• **Task details**:
Nothing but the records, copied exactly and stripped of pictures, should be in the answer.

Page images and extracted text
↓

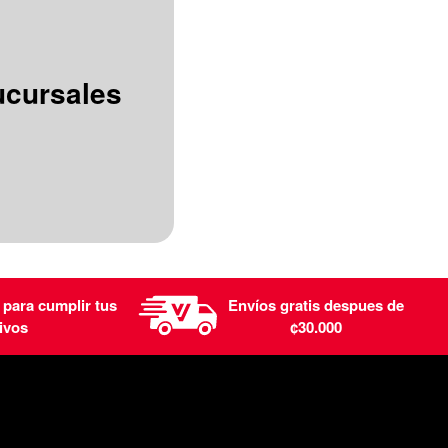
ucursales
 para cumplir tus
Envíos gratis despues de
ivos
¢30.000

↑

• **Finished exercise**:
ucursales
 para cumplir tus
Envíos gratis despues de
ivos
¢30.000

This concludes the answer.